The duke's shooting hut must have been located well behind the lake, for Violet had never noticed it. She imagined that “hut” was a misnomer, and that it was probably larger than the mews at Buckingham Palace.
“I should invite my brother Henry for the shooting. He's quite a hound man, and he looks for any opportunity to bring along his pack of vizslas to hunt grouse and pheasant. We'll have quite a diversion here while you look into the doings of LeCato. I am certain he is a scoundrel of an extreme degree.”
Violet was surprised at Portland's stated enthusiasm for the company of others, given his normal reclusiveness, but perhaps the idea of a day shooting caused him to overcome his shyness. Presumably he wouldn't shoot from behind a wooden screen shielding him from both his brother and from Sam.
However, if Violet wasn't mistaken, Portland seemed downright gleeful about sending her to London.
 
Violet met up with Sam that evening at Worksop Inn for supper. She didn't know what she enjoyed more—telling her husband that he was truly to go shooting with Portland or savoring the fish pie, which tonight Mr. Saunders had stuffed with fresh mussels. It was an expensive delicacy that Violet appreciated with every swallow.
“He actually means to do this?” Sam asked, his forkful of stewed venison poised halfway to his mouth, as though he couldn't decide whether to have it finish its journey or put it down to more aptly express his surprise.
“Yes. He has a shooting hut on the northern part of the estate somewhere above the lake and will meet you there. He plans to invite his brother Henry along.”
Sam put his fork down. “I'm to go shooting with the duke
and
his brother? I'm not sure what to think. I wonder if this is a heaven-sent answer to what has been concerning me of late.”
“What is that?” she mumbled over an eager bite of her dinner, wondering if Mr. Saunders might come by and offer her another sliver of pie.
“You know that I have been struggling to find good men to work at the coal mine. My only good fortune thus far has been the Ward brothers. I've been despairing of ever getting it running, and then when everything went wrong at Welbeck . . . well, I began to think that perhaps I was downright cursed. Or that others would view me that way. And if that happened, I would never get the mine open. In fact . . .” Sam paused and stared in the distance at a couple of patrons telling ribald jokes over tankards of ale.
“I think I made a mistake in trying to open a coal mine,” he said, grimacing as though the words were like sour milk in his mouth. “Perhaps I should have just stayed with trying to convince others to buy dynamite rather than showing it off within my own colliery. This has been brutally difficult, from securing the financing to actually getting to the point of striking an ax against the coal face.”

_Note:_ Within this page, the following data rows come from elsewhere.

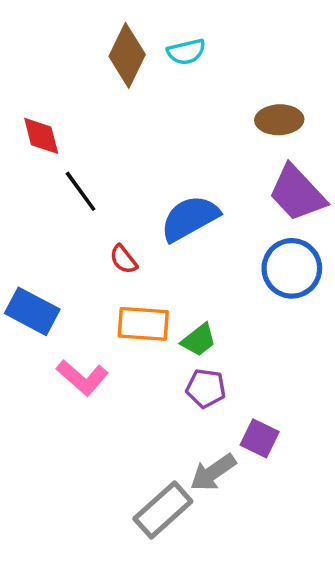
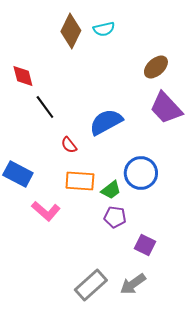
brown ellipse: (279, 120) -> (156, 67), turned -40
blue circle: (292, 268) -> (141, 173), moved
gray arrow: (213, 472) -> (133, 284), moved

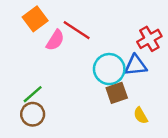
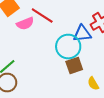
pink semicircle: (55, 40) -> (25, 24), turned 36
blue triangle: (136, 65) -> (82, 34), moved

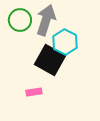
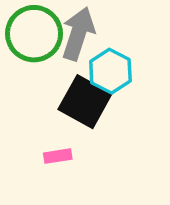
green circle: (20, 20) -> (34, 34), size x1.4

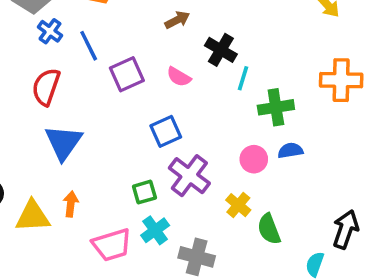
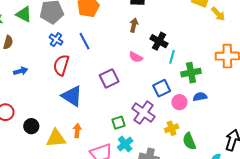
brown arrow: (177, 20) -> (134, 25), turned -48
blue cross: (50, 31) -> (56, 40), moved
purple square: (127, 74) -> (109, 78), moved
blue square: (166, 131) -> (162, 88), moved
blue triangle: (63, 142) -> (72, 96), turned -30
yellow cross: (238, 205) -> (172, 128), turned 32

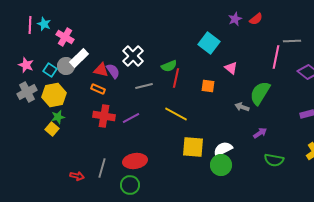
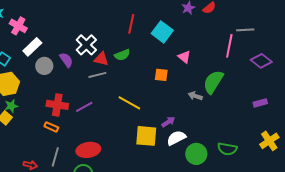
gray circle: (66, 66) -> (44, 66), moved
red triangle: (101, 70) -> (101, 59), moved
red line: (176, 78) -> (131, 24), moved
orange rectangle: (98, 89) -> (51, 127), moved
purple arrow: (260, 133) -> (168, 122), moved
green circle: (221, 165) -> (196, 154), moved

Violet hardly knew what to say. She desperately wanted to say something encouraging to her husband, yet his statement that he might not want to continue with the colliery was like church bells pealing joyfully in her head. How happy she would be if he no longer pursued this business interest.

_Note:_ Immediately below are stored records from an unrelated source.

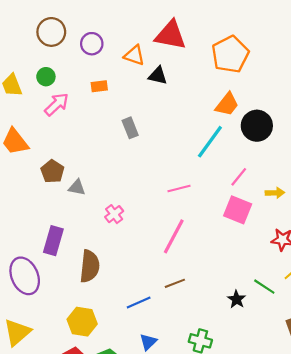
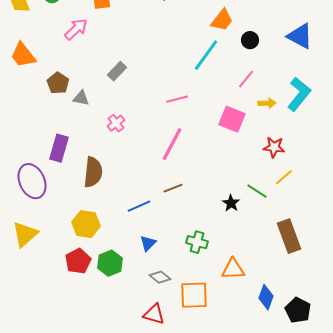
pink arrow: (57, 104) -> (76, 29), moved
black circle: (257, 126) -> (250, 40), size x0.6
gray rectangle: (130, 128) -> (117, 71), moved, turned 66
pink line: (239, 177) -> (246, 79), moved

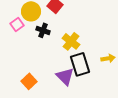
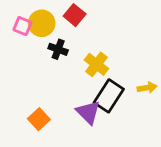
pink square: (17, 24) -> (22, 26), moved, turned -32
black rectangle: (80, 64) -> (109, 96), turned 50

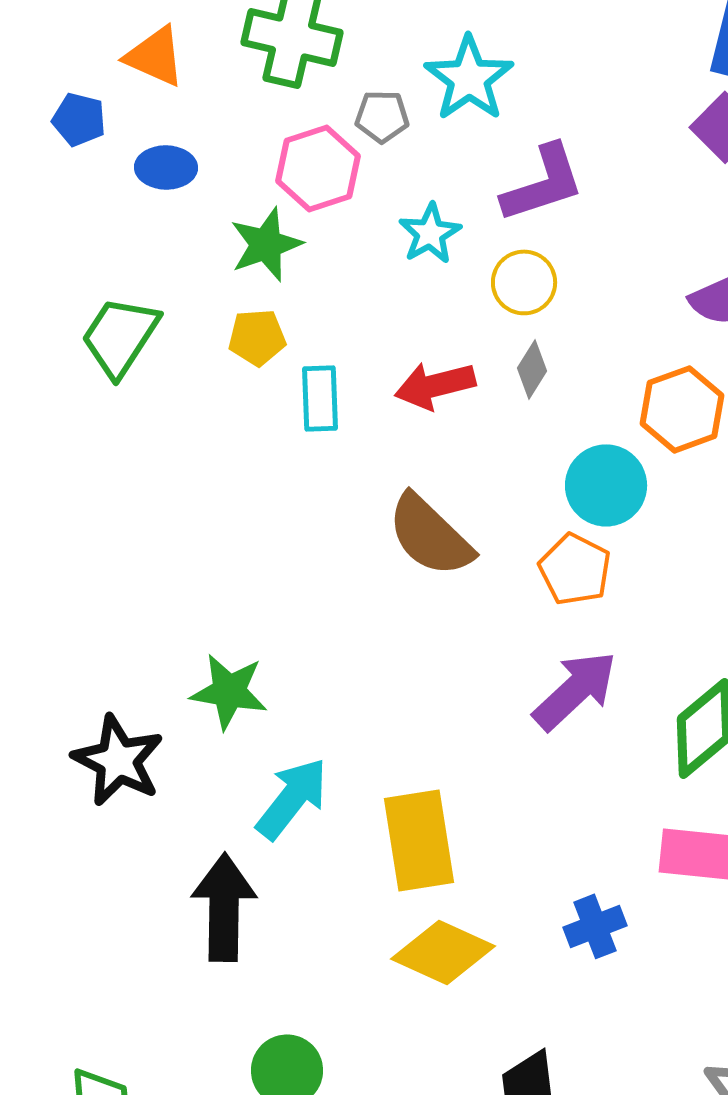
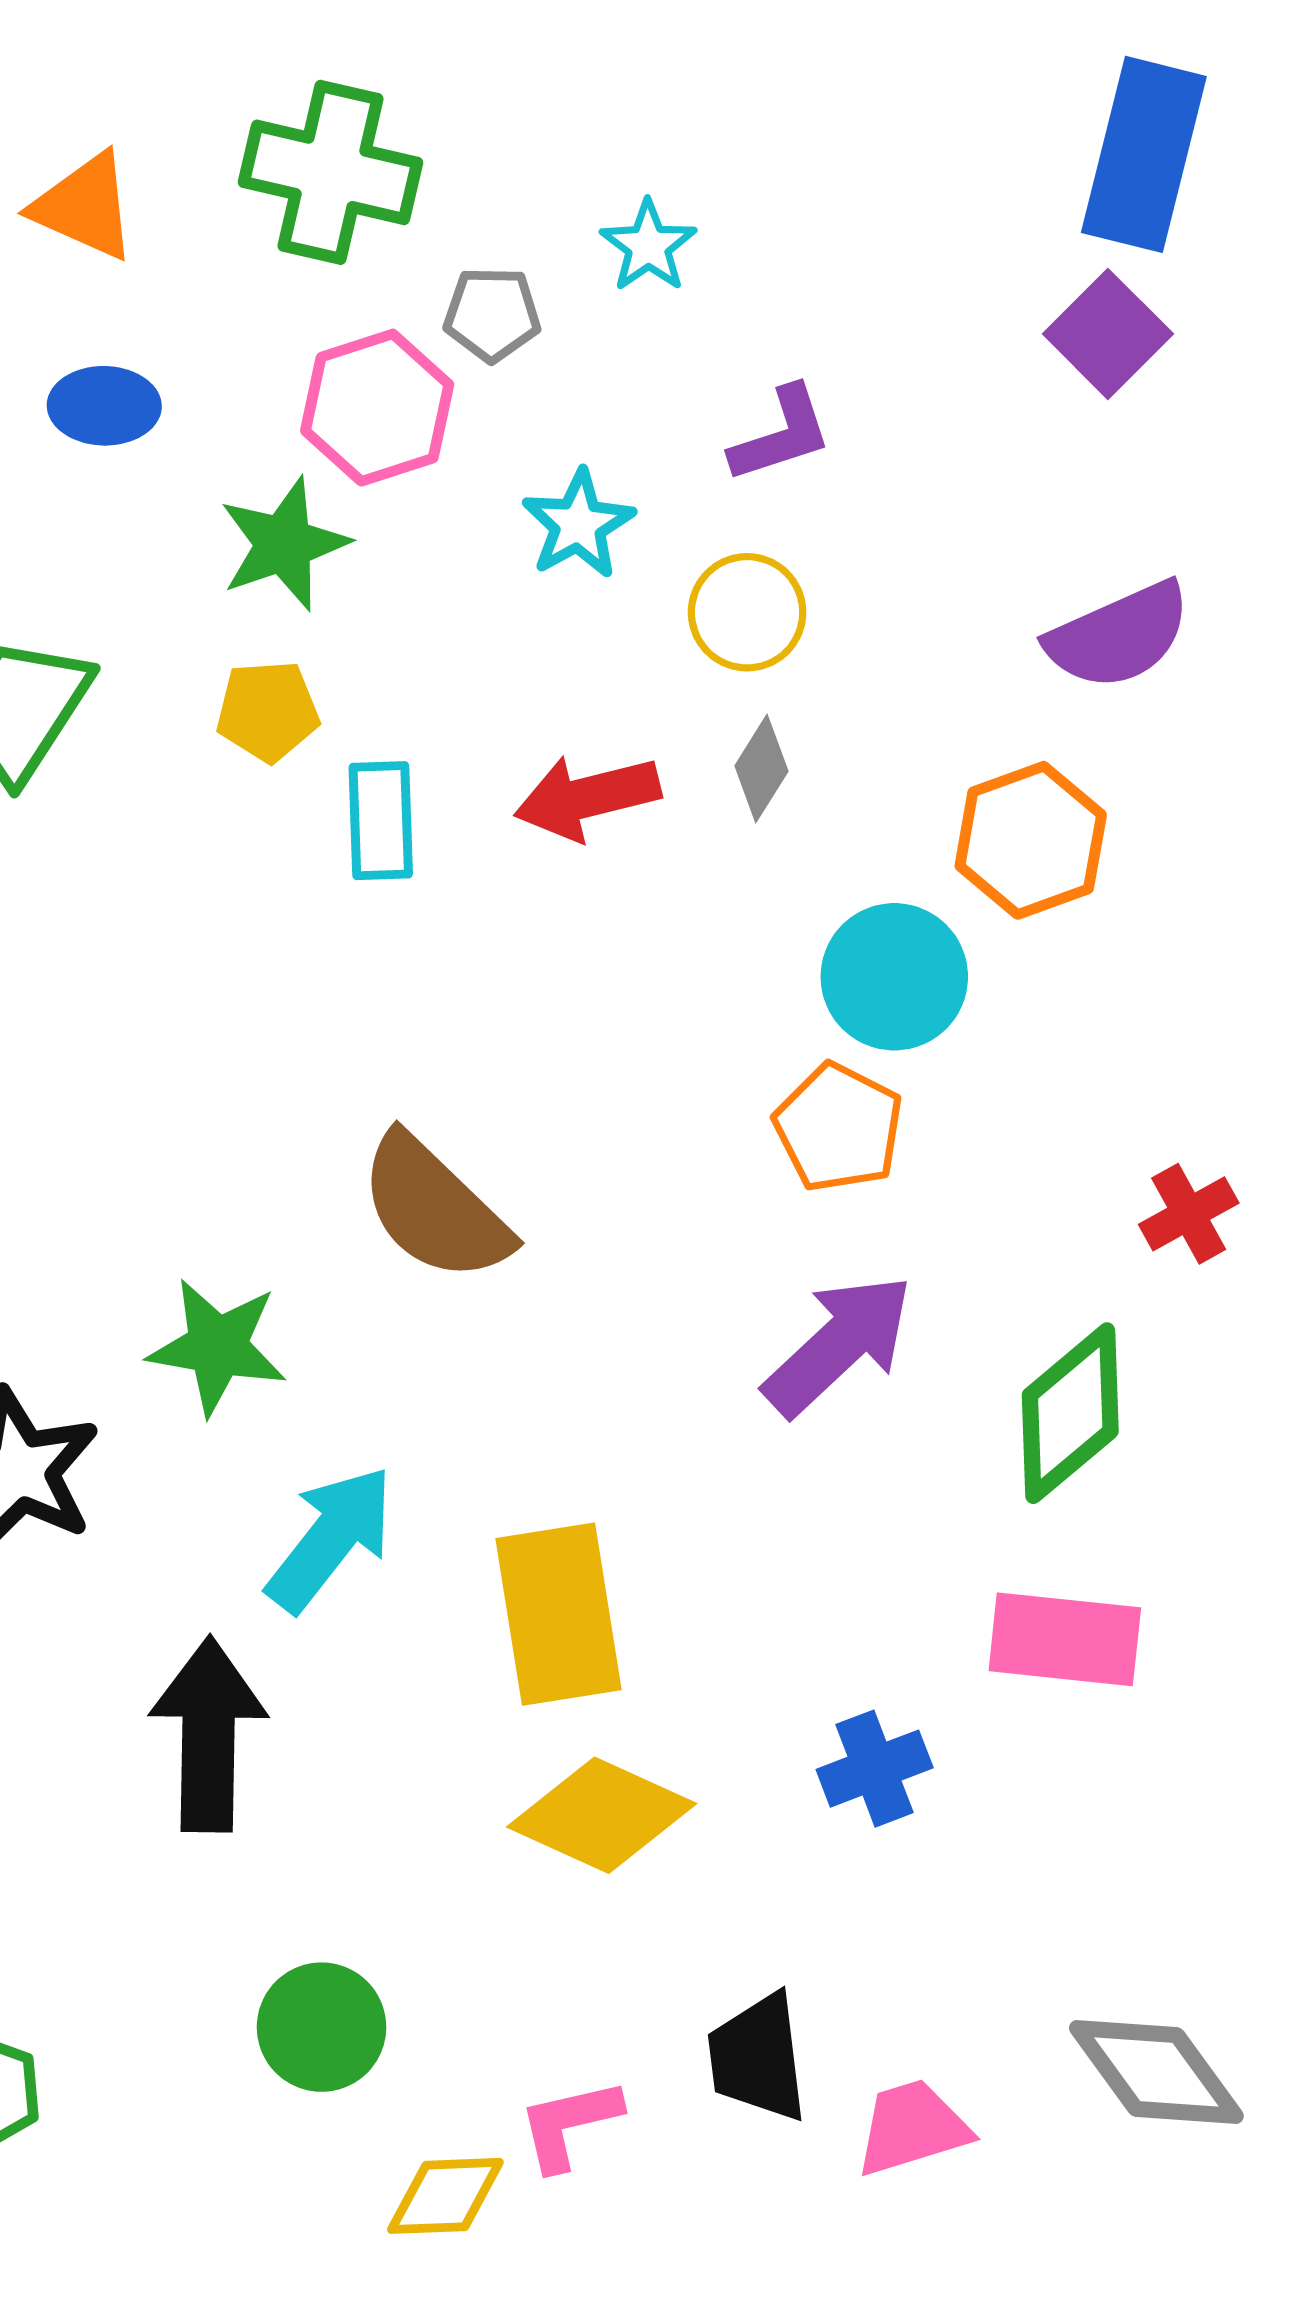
cyan star: (469, 78) -> (648, 246), size x0.6
purple L-shape: (543, 183) -> (781, 435), size x0.7
brown semicircle: (430, 535) -> (435, 1208), moved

However, she maintained a steady tone. “So you think that if His Grace is serious about going shooting with you, then he is also serious about investing in dynamite?”
“Possibly. I'm certainly not counting on it at this point. But his endorsement would certainly help me gain credibility.”

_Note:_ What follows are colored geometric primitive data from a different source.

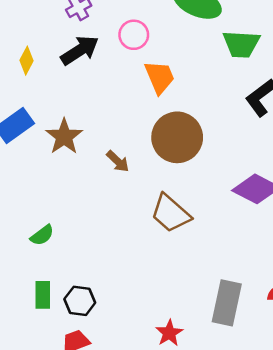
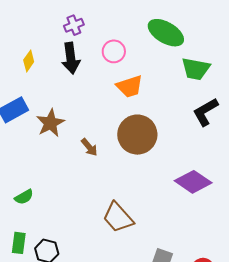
black arrow: (80, 50) -> (71, 58), turned 108
orange trapezoid: (160, 77) -> (130, 86), turned 88
brown trapezoid: (171, 213) -> (118, 217), moved

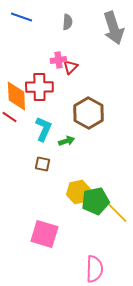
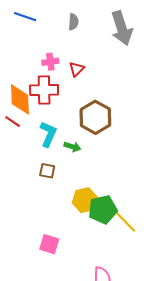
pink cross: (58, 60) -> (50, 62), moved
green arrow: (66, 141) -> (72, 147), turned 35
pink square: (44, 234) -> (49, 244), size x0.7

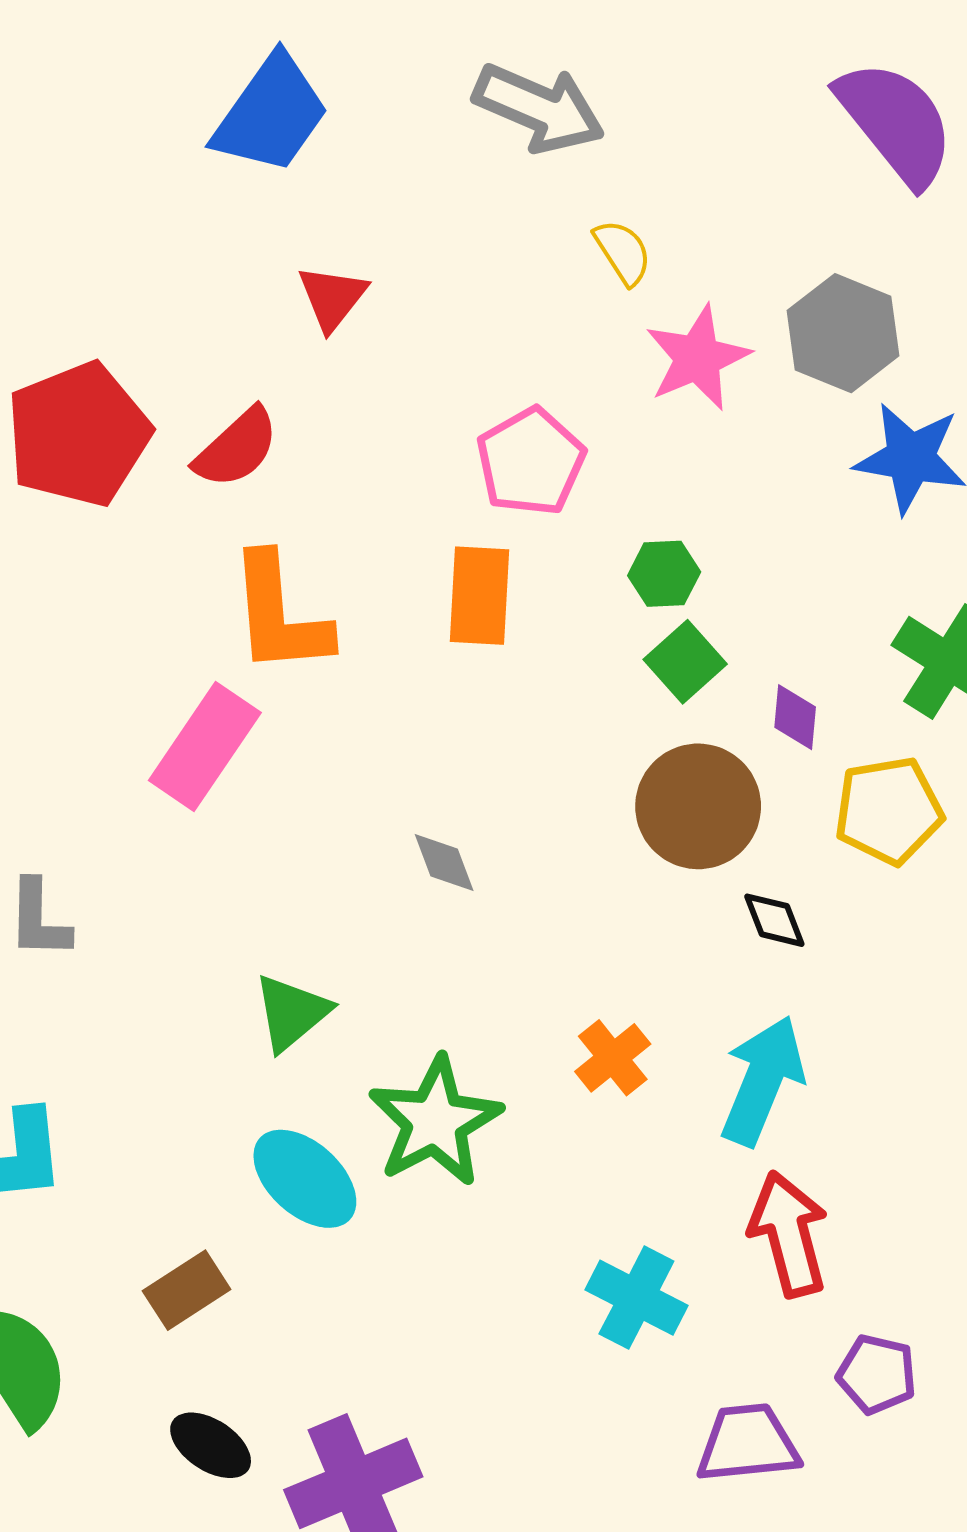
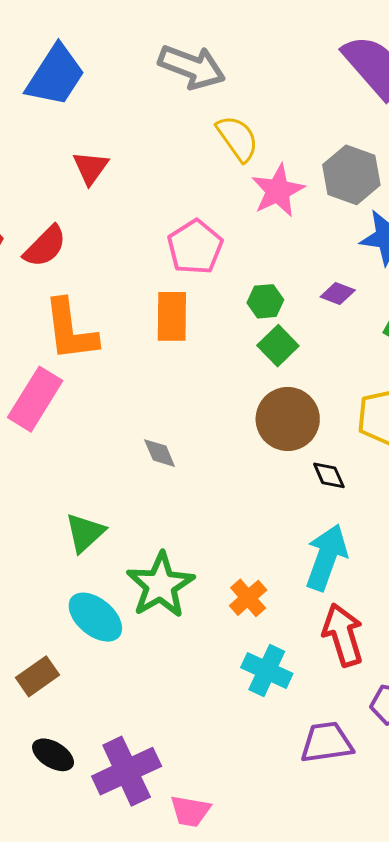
yellow semicircle: (623, 252) -> (237, 138), size x1.4
purple diamond: (795, 717) -> (338, 294), moved, turned -72
orange cross: (613, 1058) -> (248, 598), moved

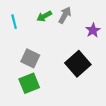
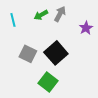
black square: (78, 64) -> (56, 53), moved
green square: (29, 83) -> (48, 82), moved, turned -30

Mr. Saunders came around with his trolley, presenting Violet with the last remaining piece of fish pie. She accepted it and sliced into the steaming portion with her fork as he refilled her glass of claret.
“Did you like the blue mussels, Mrs. Harper?” the innkeeper asked. “I added them in just for you. Got them from a Lancashire fishmonger.”
“They're perfect, Mr. Saunders. It's the best fish pie I've ever had.”
Saunders beamed and offered Sam more venison, but her husband was too preoccupied now for more food. Violet, too, became distracted when the front door of the small inn opened and Martin Chandler entered, nodded to Mr. Saunders, and retreated quickly to the rear of the inn where the staff worked.
“Isn't that the duke's falconer?” she inquired. “Is he a guest here tonight?” She found it curious that he would so brazenly come in and make his way to the private part of the inn.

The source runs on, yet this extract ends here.